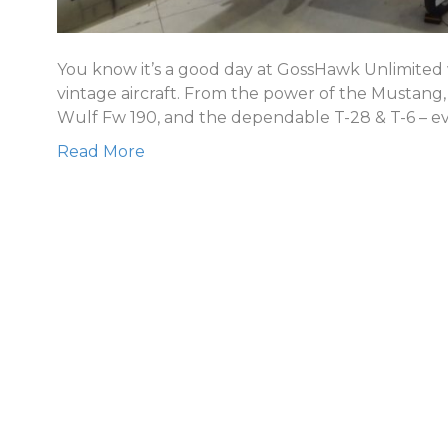
You know it’s a good day at GossHawk Unlimited w
vintage aircraft. From the power of the Mustang
Wulf Fw 190, and the dependable T-28 & T-6 – ev
Read More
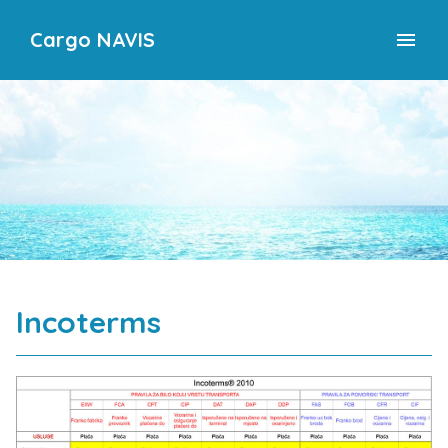
Cargo NAVIS
menu
Incoterms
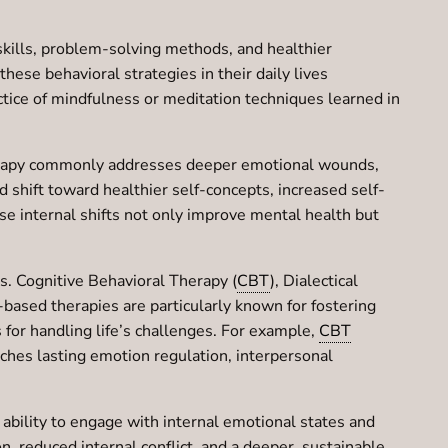
skills, problem-solving methods, and healthier
ese behavioral strategies in their daily lives
ctice of mindfulness or meditation techniques learned in
Therapy commonly addresses deeper emotional wounds,
d shift toward healthier self-concepts, increased self-
e internal shifts not only improve mental health but
s. Cognitive Behavioral Therapy (
CBT
), Dialectical
ased therapies are particularly known for fostering
s for handling life’s challenges. For example,
CBT
aches lasting emotion regulation, interpersonal
 ability to engage with internal emotional states and
n, reduced internal conflict, and a deeper, sustainable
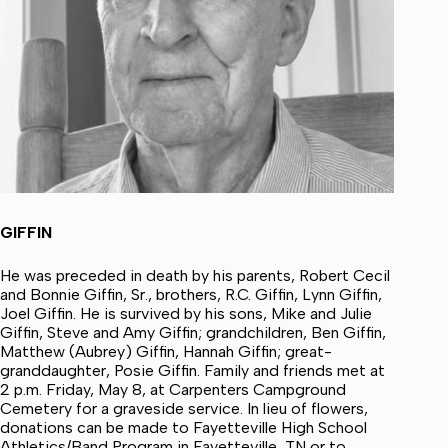
GIFFIN
He was preceded in death by his parents, Robert Cecil
and Bonnie Giffin, Sr., brothers, R.C. Giffin, Lynn Giffin,
Joel Giffin. He is survived by his sons, Mike and Julie
Giffin, Steve and Amy Giffin; grandchildren, Ben Giffin,
Matthew (Aubrey) Giffin, Hannah Giffin; great-
granddaughter, Posie Giffin. Family and friends met at
2 p.m. Friday, May 8, at Carpenters Campground
Cemetery for a graveside service. In lieu of flowers,
donations can be made to Fayetteville High School
Athletics/Band Program in Fayetteville, TN or to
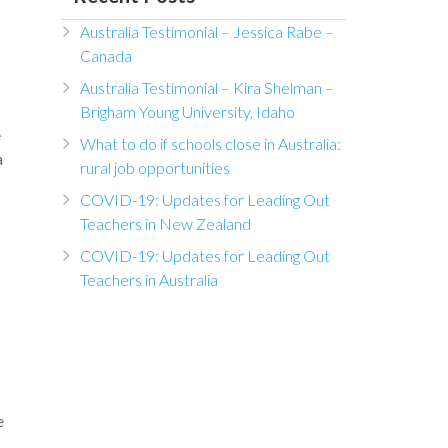
Australia Testimonial – Jessica Rabe –
Canada
Australia Testimonial – Kira Shelman –
Brigham Young University, Idaho
e
What to do if schools close in Australia:
a
rural job opportunities
COVID-19: Updates for Leading Out
Teachers in New Zealand
COVID-19: Updates for Leading Out
Teachers in Australia
e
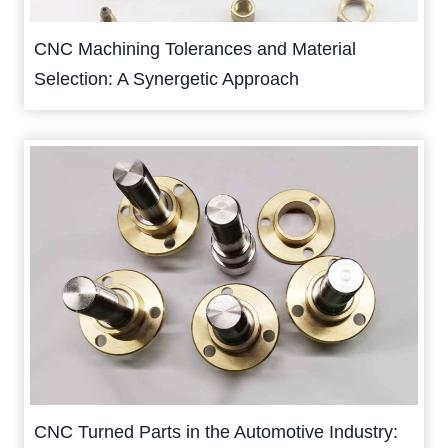
CNC Machining Tolerances and Material
Selection: A Synergetic Approach
CNC Turned Parts in the Automotive Industry:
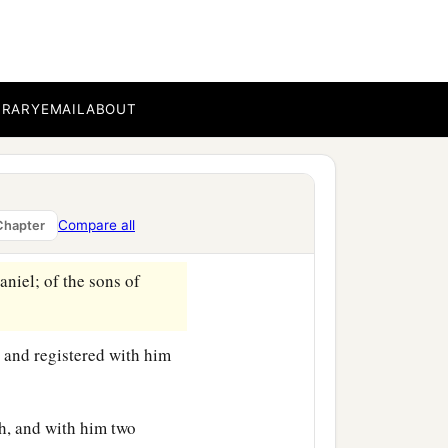
BRARY
EMAIL
ABOUT
genealogy of those who
Compare all
Chapter
es:
niel; of the sons of
 and registered with him
h, and with him two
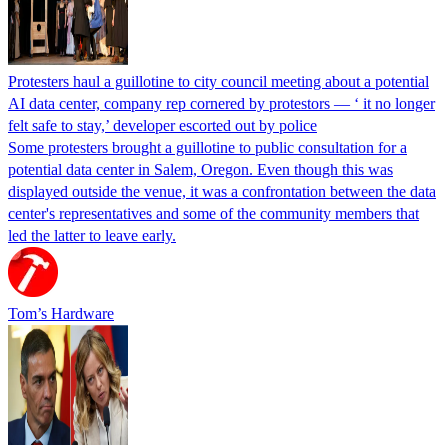
Protesters haul a guillotine to city council meeting about a potential
AI data center, company rep cornered by protestors — ‘ it no longer
felt safe to stay,’ developer escorted out by police
Some protesters brought a guillotine to public consultation for a
potential data center in Salem, Oregon. Even though this was
displayed outside the venue, it was a confrontation between the data
center's representatives and some of the community members that
led the latter to leave early.
Tom’s Hardware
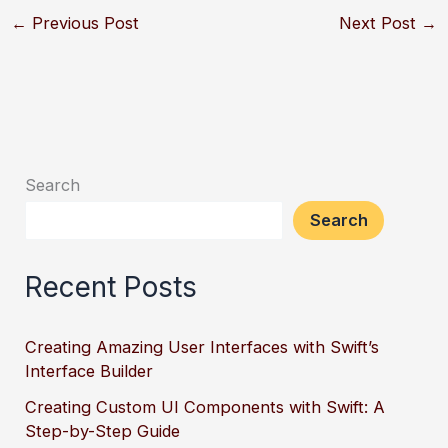
←
Previous Post
Next Post
→
Search
Search
Recent Posts
Creating Amazing User Interfaces with Swift’s
Interface Builder
Creating Custom UI Components with Swift: A
Step-by-Step Guide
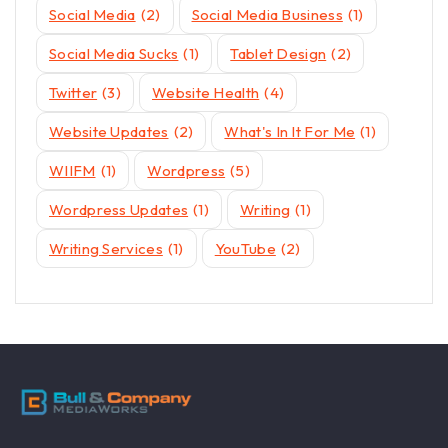
Social Media
(2)
Social Media Business
(1)
Social Media Sucks
(1)
Tablet Design
(2)
Twitter
(3)
Website Health
(4)
Website Updates
(2)
What's In It For Me
(1)
WIIFM
(1)
Wordpress
(5)
Wordpress Updates
(1)
Writing
(1)
Writing Services
(1)
YouTube
(2)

-------------------------

> **Aim of the task**:
Wherever a line in the records contains the word "emotional", copy that line.

> **Task response**:
Therapy commonly addresses deeper emotional wounds,
 ability to engage with internal emotional states and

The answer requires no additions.